4) Loading and Saving files in STATA’s
proprietary format.
If you plan to use STATA extensively it is very useful to transform your original data into STATA’s own format. Saving and loading in STATA format is accomplished with the following commands:
save [filename]
use [filename]
The standard extension of STATA data files is “.dta”
5) Some additional notes on saving and loading data.
Aside from the commands included here STATA provides a number of other commands designed for loading and saving data. In particular, the command infix is specifically designed for fixed-width format files while the command infile1 is a variation of the command discussed here. If it is required to save files in non-STATA format the commands outsheet and outfile both of which have syntax similar to their loading counterparts.

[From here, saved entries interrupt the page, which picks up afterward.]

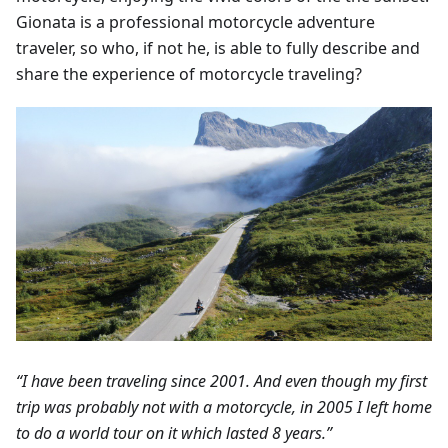
Gionata is a professional motorcycle adventure
traveler, so who, if not he, is able to fully describe and
share the experience of motorcycle traveling?
“I have been traveling since 2001. And even though my first
trip was probably not with a motorcycle, in 2005 I left home
to do a world tour on it which lasted 8 years.”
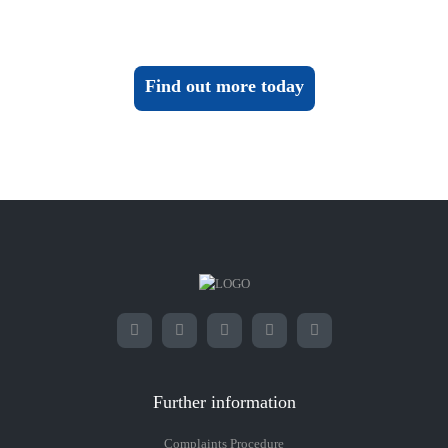
Find out more today
Further information
Complaints Procedure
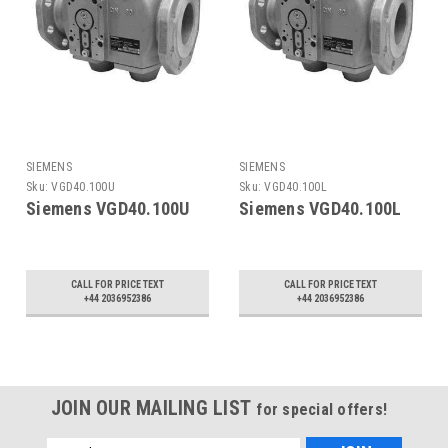
SIEMENS
SIEMENS
Sku:
VGD40.100U
Sku:
VGD40.100L
Siemens VGD40.100U
Siemens VGD40.100L
CALL FOR PRICE TEXT
CALL FOR PRICE TEXT
+44 2036952386
+44 2036952386
JOIN OUR MAILING LIST
for special offers!
Email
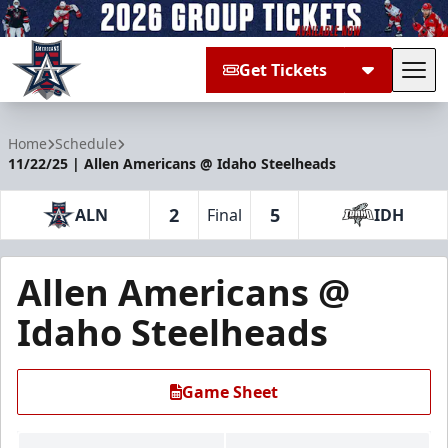
Get Tickets
Tog
Allen Americans
Home
Schedule
11/22/25 | Allen Americans @ Idaho Steelheads
2
5
ALN
Final
IDH
Allen Americans @
Idaho Steelheads
Game Sheet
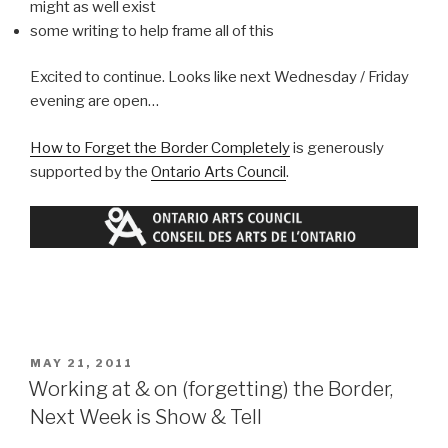
might as well exist
some writing to help frame all of this
Excited to continue. Looks like next Wednesday / Friday
evening are open…
How to Forget the Border Completely
is generously
supported by the
Ontario Arts Council
.
POSTED
MAY 21, 2011
ON
Working at & on (forgetting) the Border,
Next Week is Show & Tell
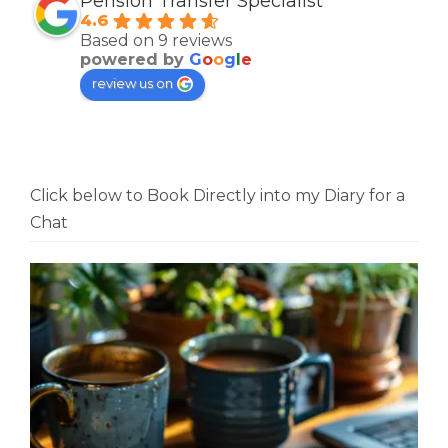
Pension Transfer Specialist
4.6
Based on 9 reviews
powered by
G
o
o
g
l
e
review us on
Click below to Book Directly into my Diary for a
Chat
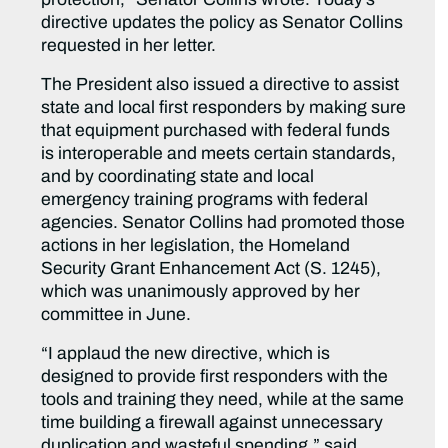
directive updates the policy as Senator Collins
requested in her letter.
The President also issued a directive to assist
state and local first responders by making sure
that equipment purchased with federal funds
is interoperable and meets certain standards,
and by coordinating state and local
emergency training programs with federal
agencies. Senator Collins had promoted those
actions in her legislation, the Homeland
Security Grant Enhancement Act (S. 1245),
which was unanimously approved by her
committee in June.
“I applaud the new directive, which is
designed to provide first responders with the
tools and training they need, while at the same
time building a firewall against unnecessary
duplication and wasteful spending,” said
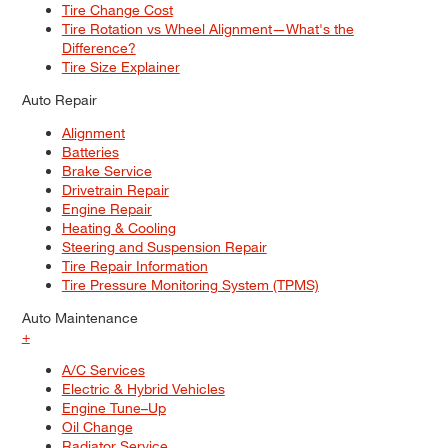
Tire Change Cost
Tire Rotation vs Wheel Alignment—What's the
Difference?
Tire Size Explainer
Auto Repair
Alignment
Batteries
Brake Service
Drivetrain Repair
Engine Repair
Heating & Cooling
Steering and Suspension Repair
Tire Repair Information
Tire Pressure Monitoring System (TPMS)
Auto Maintenance
+
A/C Services
Electric & Hybrid Vehicles
Engine Tune–Up
Oil Change
Radiator Service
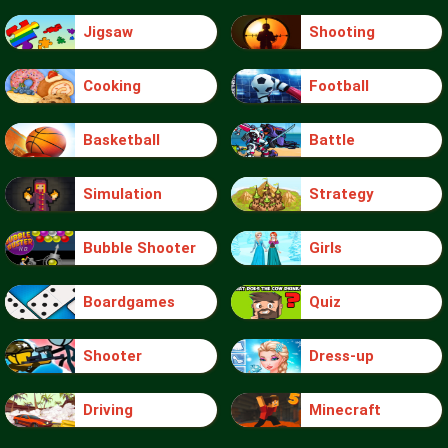
Jigsaw
Shooting
Cooking
Football
Basketball
Battle
Simulation
Strategy
Bubble Shooter
Girls
Boardgames
Quiz
Shooter
Dress-up
Driving
Minecraft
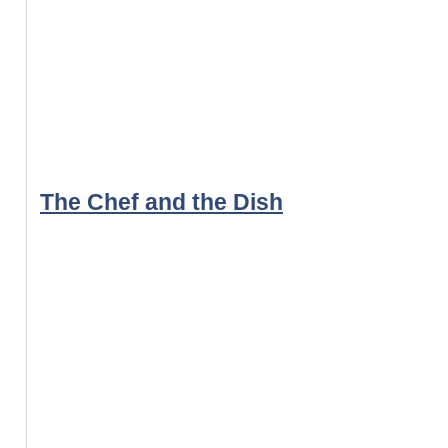
The Chef and the Dish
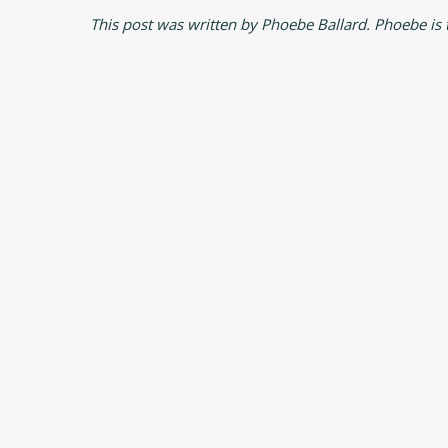
This post was written by Phoebe Ballard. Phoebe is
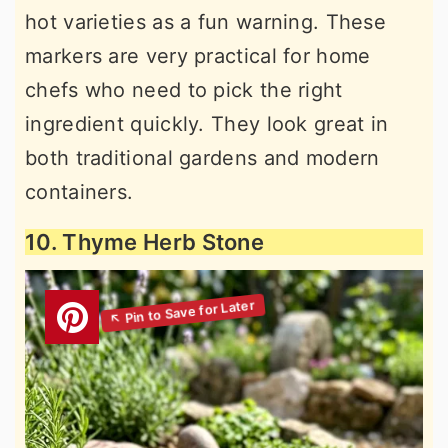
hot varieties as a fun warning. These
markers are very practical for home
chefs who need to pick the right
ingredient quickly. They look great in
both traditional gardens and modern
containers.
10. Thyme Herb Stone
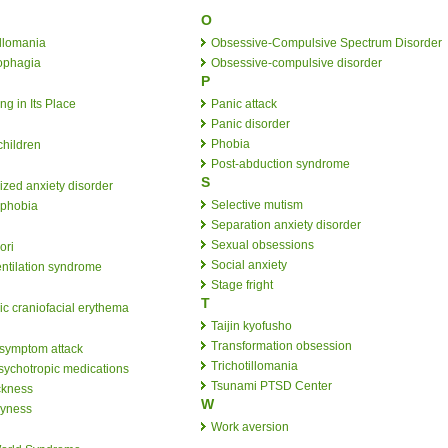
O
llomania
Obsessive-Compulsive Spectrum Disorder
ophagia
Obsessive-compulsive disorder
P
ng in Its Place
Panic attack
Panic disorder
Phobia
children
Post-abduction syndrome
S
ized anxiety disorder
Selective mutism
ophobia
Separation anxiety disorder
Sexual obsessions
ori
Social anxiety
ntilation syndrome
Stage fright
T
ic craniofacial erythema
Taijin kyofusho
Transformation obsession
 symptom attack
Trichotillomania
psychotropic medications
Tsunami PTSD Center
ckness
W
hyness
Work aversion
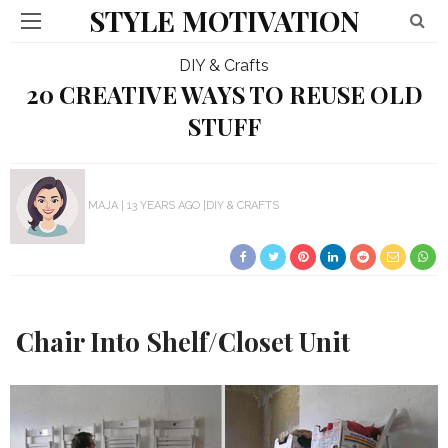
STYLE MOTIVATION
DIY & Crafts
20 CREATIVE WAYS TO REUSE OLD
STUFF
MAJA
13 YEARS AGO
DIY & CRAFTS
Chair Into Shelf/Closet Unit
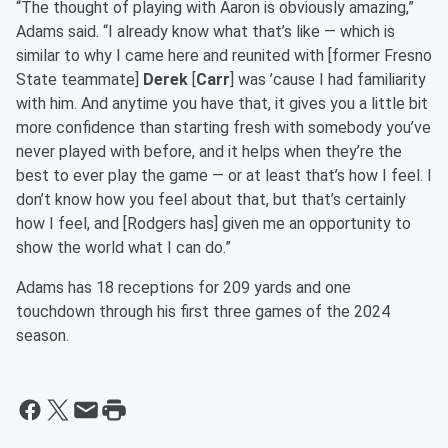
“The thought of playing with Aaron is obviously amazing,”
Adams said. “I already know what that’s like — which is
similar to why I came here and reunited with [former Fresno
State teammate]
Derek
[
Carr
] was ’cause I had familiarity
with him. And anytime you have that, it gives you a little bit
more confidence than starting fresh with somebody you’ve
never played with before, and it helps when they’re the
best to ever play the game — or at least that’s how I feel. I
don’t know how you feel about that, but that’s certainly
how I feel, and [Rodgers has] given me an opportunity to
show the world what I can do.”
Adams has 18 receptions for 209 yards and one
touchdown through his first three games of the 2024
season.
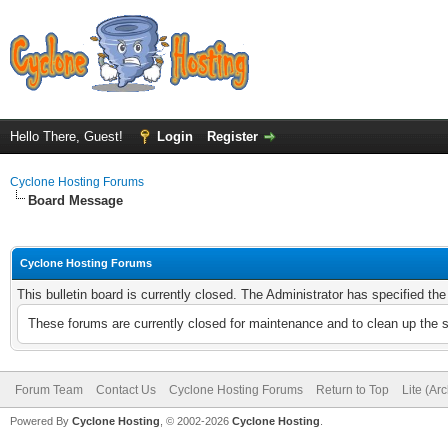
Hello There, Guest!
Login
Register
Cyclone Hosting Forums
Board Message
Cyclone Hosting Forums
This bulletin board is currently closed. The Administrator has specified th
These forums are currently closed for maintenance and to clean up the 
Forum Team
Contact Us
Cyclone Hosting Forums
Return to Top
Lite (Ar
Powered By
Cyclone Hosting
, © 2002-2026
Cyclone Hosting
.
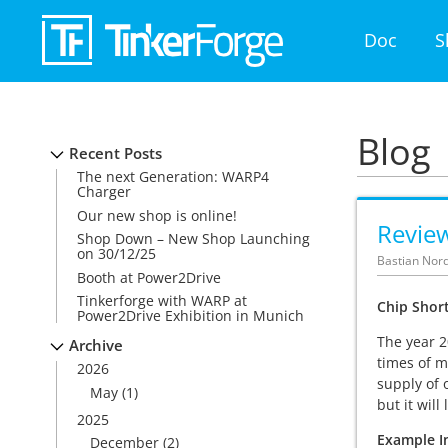
Doc
S
Blog
Recent Posts
The next Generation: WARP4
Charger
Our new shop is online!
Revie
Shop Down – New Shop Launching
on 30/12/25
Bastian Nord
Booth at Power2Drive
Tinkerforge with WARP at
Chip Shor
Power2Drive Exhibition in Munich
The year 2
Archive
times of m
2026
supply of 
May
(1)
but it wil
2025
Example In
December
(2)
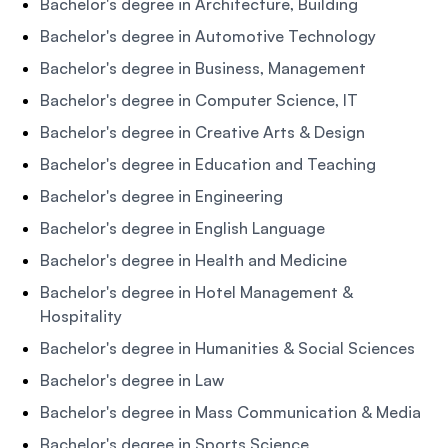
Bachelor's degree in Architecture, Building
Bachelor's degree in Automotive Technology
Bachelor's degree in Business, Management
Bachelor's degree in Computer Science, IT
Bachelor's degree in Creative Arts & Design
Bachelor's degree in Education and Teaching
Bachelor's degree in Engineering
Bachelor's degree in English Language
Bachelor's degree in Health and Medicine
Bachelor's degree in Hotel Management &
Hospitality
Bachelor's degree in Humanities & Social Sciences
Bachelor's degree in Law
Bachelor's degree in Mass Communication & Media
Bachelor's degree in Sports Science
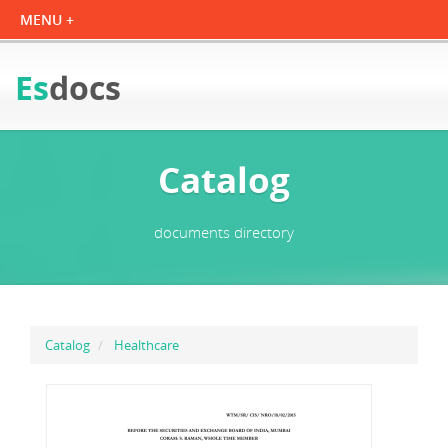
Es
docs
Catalog
documents directory
Catalog
Healthcare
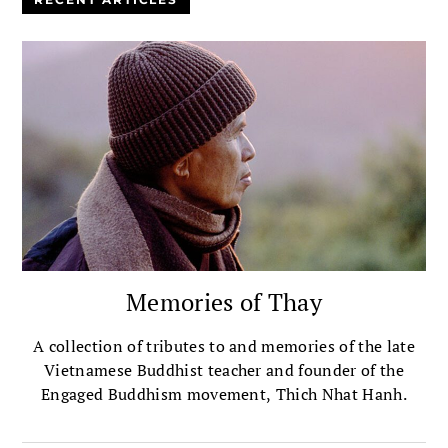
Memories of Thay
A collection of tributes to and memories of the late
Vietnamese Buddhist teacher and founder of the
Engaged Buddhism movement, Thich Nhat Hanh.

6) Manipulating data in STATA.
Once your data is loaded into STATA you can manipulate it in a number of different ways. Some of the more useful commands are summarized here
drop [varnames] |
This will eliminated the listed variables from the dataset. |
sort [varnames] |
This will sort the data according to the variables listed. |
|
gen [newvar]=[formula] |
This will generate a new variable according to the specified formula. |
|
edit |
(PC version) this will bring up the graphical data editor. |
|
merge [varname] using [filename] |
This merges the dataset currently in memory with the data contained in the STATA-format file specified by [filename]. The merging is done through the variable in [varname]. |
|
clear |
This will clear all data from memory |
It is important to note that the observations in STATA are numbered in the order in which they where read. The command list will list the observations in that order. The sort command will naturally change that order.
7) Some common options in STATA commands.
A large number of STATA commands will accept the following options:
by [varnames]: command |
This will execute the command several times, one time for each distinct combination of values of the variables specified in [varnames]. |
command if [expression] |
This will execute the command only on the observations that match the specified expression. Note that equality in [expression] must be specified with the “==” symbol. |
|
command in [range] |
This will execute the command on the observations contained in the specified range. [range] is usually specified as [startobs.]/[endobs.]. |
These options are extremely useful since they let us restrict almost all commands in STATA to the variables or observations that of most interest to us.
8) Some common summarization commands.
STATA provides a number of useful summarization commands. Here we list some of the most common ones:
su [varnames] <,detail> |
This will display summary statistics for the variables listed. The “detail” option results in an expanded set of summary statistics. |
tabulate [varnames] <,generate([varname])> |
This will create a frequency table for the variables listed. The “generate” option will create a set of dummy variables that reflect all possible values of the variables involved. |
correlate [varlist] |
This will generate a correlation plot. |
Note that these commands are most useful when combined with the if, by or in options. As plots tend to be the easiest way of summarizing the structure of the data we list some simple “diagnostic” graphics commands:
kdensity [varname] <options> |
This will generate a kernel density plot. Several options allow choice of kernel and bandwidth. |
qnorm [varname] |
This will generate a qq-plot against a normal distribution. |
qqplot [var1] [var2] |
This will generate a qq-plot of both variables. |
plot [var1] [var2] |
This will generate a scatterplot of the two variables listed. |
9) Batch files.
If you have a large dataset and want to execute a series of repetitive commands on several variables it is often useful to create a batch file with the necessary commands. The commands can then be executed with the command do [filename] where the standard extension is “.ado”. Note that in some version of STATA you will need to put two blank lines at the end of the batch file for it to execute correctly.